Storicamente la strategia della tensione è associata agli attentati dello stragismo nero che iniziano il 12 dicembre 1969 con la strage di Piazza Fontana a Milano e terminano il 4 agosto 1974 con la bomba sul treno Italicus, esplosa nel punto finale di una galleria dell’Appennino tosco emiliano. «Strategy of tension» compare per la prima volta il 14 dicembre 1969 nella pagine del settimanale britannico The Observer che, senza infingimenti, si chiede a chi possa giovare l’attentato, leggendone la riscossione dell’effetto nel vantaggio che ne possono trarre le forze moderate e conservatrici, senza ovviamente attribuire a loro la responsabilità della strage. La strategia della tensione diviene una forma di pressione psicologica sulla popolazione per sedarne gli animi rivendicativi e per spingere verso un desiderio di ordine.
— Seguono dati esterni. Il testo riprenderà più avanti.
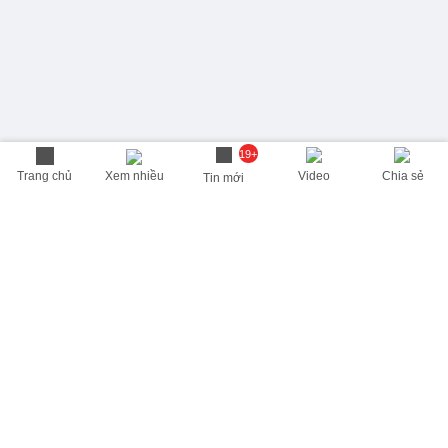
19+
Trang chủ
Xem nhiều
Video
Chia sẻ
Tin mới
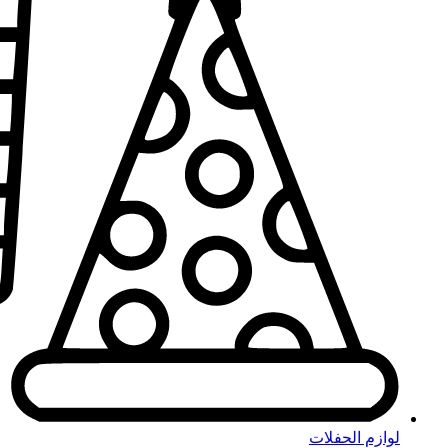
لوازم الحفلات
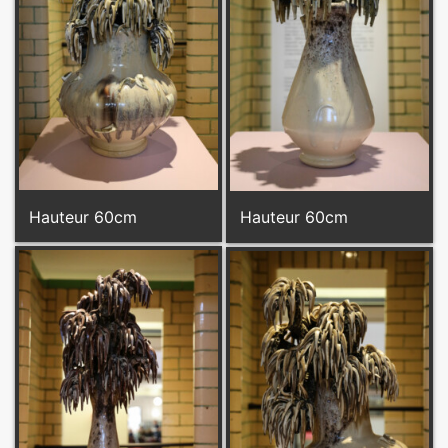
Hauteur 60cm
Hauteur 60cm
Nell’autunno 1969 le lotte sindacali si traducono in importanti aumenti salariali e, di fatto, in una forma di redistribuzione della ricchezza che proviene dal basso saltando la mediazione parlamentare. Tutti gli attentati terroristici servono a spostare gli equilibri politici, ma con la strategia della tensione si aggiunge l’ulteriore pressione della stampa. Soffia sugli eventi anche un irresponsabile comunicato del presidente della Repubblica Giuseppe Saragat il quale condanna gli atti di violenza avvenuti nel corso delle precedenti manifestazioni, quasi a metterli in relazione con l’attentato, indirizzando ai magistrati un monito a non lasciare nulla di impunito, a cominciare dal pregresso dei mesi precedenti.
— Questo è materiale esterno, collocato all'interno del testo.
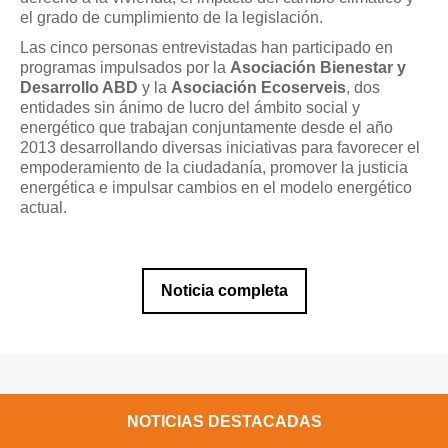
el grado de cumplimiento de la legislación.
Las cinco personas entrevistadas han participado en
programas impulsados ​​por la
Asociación Bienestar y
Desarrollo ABD
y la
Asociación Ecoserveis
, dos
entidades sin ánimo de lucro del ámbito social y
energético que trabajan conjuntamente desde el año
2013 desarrollando diversas iniciativas para favorecer el
empoderamiento de la ciudadanía, promover la justicia
energética e impulsar cambios en el modelo energético
actual.
Noticia completa
NOTICIAS DESTACADAS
Poi, dopo Piazza Fontana, c’è l’indagine pilotata che mira a funzionare come elemento persuasivo diluito nel tempo con l’immediata individuazione di un colpevole già designato, l’anarchico Pietro Valpreda, subito trasformato in mostro nelle prime pagine dei giornali. La strategia della tensione sortisce da un meccanismo di guerra non ortodossa concepito quattro anni prima nel convegno romano dell’Istituto Pollio, paravento del Capo di Stato Maggiore dell’Esercito, al quale partecipano uomini attivi nella strategia della tensione, su tutti l’agente del Sid Guido Giannettini.
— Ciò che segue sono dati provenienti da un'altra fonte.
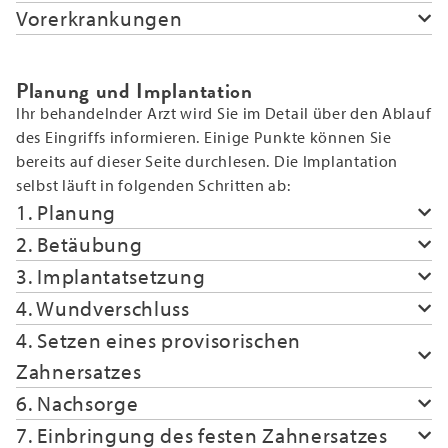
Vorerkrankungen
Planung und Implantation
Ihr behandelnder Arzt wird Sie im Detail über den Ablauf
des Eingriffs informieren. Einige Punkte können Sie
bereits auf dieser Seite durchlesen. Die Implantation
selbst läuft in folgenden Schritten ab:
1. Planung
2. Betäubung
3. Implantatsetzung
4. Wundverschluss
4. Setzen eines provisorischen
Zahnersatzes
6. Nachsorge
7. Einbringung des festen Zahnersatzes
In quel convegno ci sono i più alti esponenti di Ordine Nuovo (l’organizzazione di estrema destra implicata nelle stragi di Piazza Fontana, della Questura di Milano e di Brescia) e i giornalisti legati al mondo della destra parafascista che saranno chiamati a soffiare sul fuoco acceso dall’esplosione. Ne è riprova l’inchiesta giornalistica di Danilo Maestosi (Il Tempo e Gente) che ha irrorato nei primi tempi la pista rossa, assecondata dal Corriere della Sera, che, ben servito dalle cancellerie del tribunale, è stato grado di anticipare i primi verbali di interrogatorio, per non parlare delle invocazioni allo stato di emergenza (obiettivo degli ordinovisti) apparse sulle pagine de Il Tempo.
La strategia della tensione si esplica, con forme diverse, anche in altri momenti: i disordini di Reggio Calabria nell’estate del ’70, con la strage dimenticata di Gioia Tauro, e, nel maggio 1972, con la strage di Peteano. Sono tutti episodi che rendono l’Italia, agli occhi dell’ambasciata britannica e in parte anche di quella francese, un Paese turbolento quando non tenebroso in alcuni suoi affari, con un atteggiamento non pienamente convincente anche da parte della Dc, partito non immune, in alcuni suoi elementi, da manovre di strategia della tensione, come rivela Aldo Moro nel suo Memoriale. Come effetto prolungato nel tempo, la strategia delle tensione inasprisce le tensioni nel Paese. La democrazia sarà salvata dalla coscienza civile dei cittadini. Le immense partecipazioni ai funerali delle vittime sono una testimonianza del rifiuto a cadere nelle provocazioni finalizzate a imboccare derive autoritarie.